The P-value is a ‘probability’, but it is not the probability of the (null) hypothesis being true. Its correct interpretation is somewhat more obscure, but can be defined as: the probability of observing a value for the test statistic that is as extreme as, or more extreme, than that currently observed, assuming that the null hypothesis is true. A logical consequence of this approach is that even if the rules of the game are followed correctly, there is still a chance of getting it wrong: one might reject the null hypothesis when in reality it is true (a type I error); or one might accept (fail to reject) the null hypothesis when in reality it is false (a type II error). The probability of a type I error (α) is determined by the P-value threshold we use for rejection of the null hypothesis, whereas the probability of a type II error (β) is determined by:

• Sample size – a larger sample size is more likely to identify an effect.
• The true effect size in the population – a small effect is more likely to be missed.
• The degree of inherent variation in the data – large sample standard deviations make a true effect harder to detect.
• The type I error (α) – the smaller α we use, the greater the type II error probability, for a given sample size.

The statistical power of a test is given by 1 – β, usually expressed as a percentage. Therefore a type II error probability (β) of 0.2 corresponds to a test that has 80% power, meaning that the test has 80% probability of finding a statistically significant effect if the true effect size is of the value postulated in the formula used for calculating the estimated required sample size. The above considerations comprise the essential input to a sample size estimation, which is a prior estimate of the sample size considered necessary to have a good chance of meeting the goals of a specific study.

### Overuse of P-values

There are many problems associated with the use of P-values and hypothesis testing.[5-7] It is always more informative to produce estimates of effect size and confidence intervals, but the limitations of P-values go beyond this. In an ideal study there should be only one primary outcome measure and associated hypothesis, with perhaps a small number of secondary outcome measures. Further, these should be pre-planned and an appropriate sample size estimation conducted prior to study commencement, rather than dredged ‘post hoc’ from a multitude of recorded variables, generated in the hope of finding at least something. The generation of multiple hypothesis tests raises at least two problems:

• The sensitivity of the tests to detect a clinically important effect will vary, and the sample size is likely to be inadequate for some of them.
• The probability of making a type I error increases, for any given test, the greater the number of tests conducted. There are ways of controlling for this unwanted effect (for example the Bonferroni correction) but such corrections have the effect of reducing the individual test-wise P-value threshold for rejecting the null hypothesis, which further reduces statistical power.

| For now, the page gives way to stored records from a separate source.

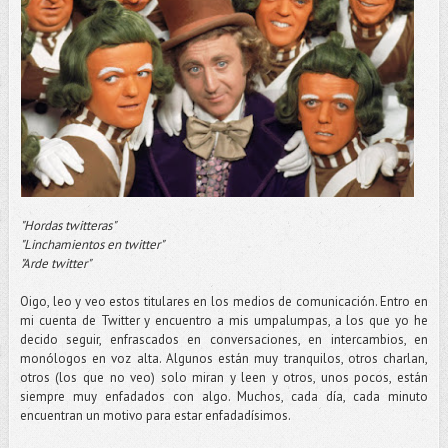
"Hordas twitteras"
"Linchamientos en twitter"
"Arde twitter"
Oigo, leo y veo estos titulares en los medios de comunicación. Entro en
mi cuenta de Twitter y encuentro a mis umpalumpas, a los que yo he
decido seguir, enfrascados en conversaciones, en intercambios, en
monólogos en voz alta. Algunos están muy tranquilos, otros charlan,
otros (los que no veo) solo miran y leen y otros, unos pocos, están
siempre muy enfadados con algo. Muchos, cada día, cada minuto
encuentran un motivo para estar enfadadísimos.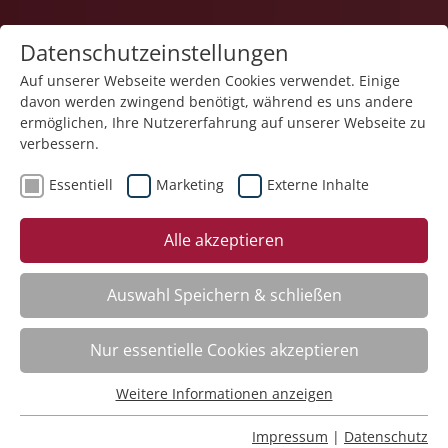
Datenschutzeinstellungen
Auf unserer Webseite werden Cookies verwendet. Einige
davon werden zwingend benötigt, während es uns andere
1
ermöglichen, Ihre Nutzererfahrung auf unserer Webseite zu
verbessern.
Essentiell
Marketing
Externe Inhalte
Veranstaltung "Erste Hilfe – Grundausbildung" (Nr.
Alle akzeptieren
22) wurde in den Warenkorb gelegt.
Auswahl Speichern & schließen
Fachbereich
Nur essentielle Cookies akzeptieren
ADHS. Aufmerksamkeitsdefizit-Hyperaktivitätsstörung
Nr.:
261101
Weitere Informationen anzeigen
Essentiell
Wann:
Mo.
16.11.2026, 9.00 Uhr
Wo:
Schloss Liebenau
Essentielle Cookies werden für grundlegende Funktionen
Impressum
|
Datenschutz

The net effect is that as the number of tests performed increases, the strength of the evidence provided by the data diminishes. Some studies by their very nature are exploratory and may involve the generation of multiple hypothesis tests – for example, when trying to identify influential factors from a potentially large number in a relatively underexplored area of research. In these situations it is important not to overinterpret the findings. Interval estimation will be more informative than P-values and any candidate factors need to be further examined in a confirmatory study before their effect can be interpreted with any confidence. There are other circumstances where P-values are used inappropriately, for example in comparing baseline characteristics between groups in a randomised study – if the randomisation worked properly, any ‘significant’ differences are, by definition, random.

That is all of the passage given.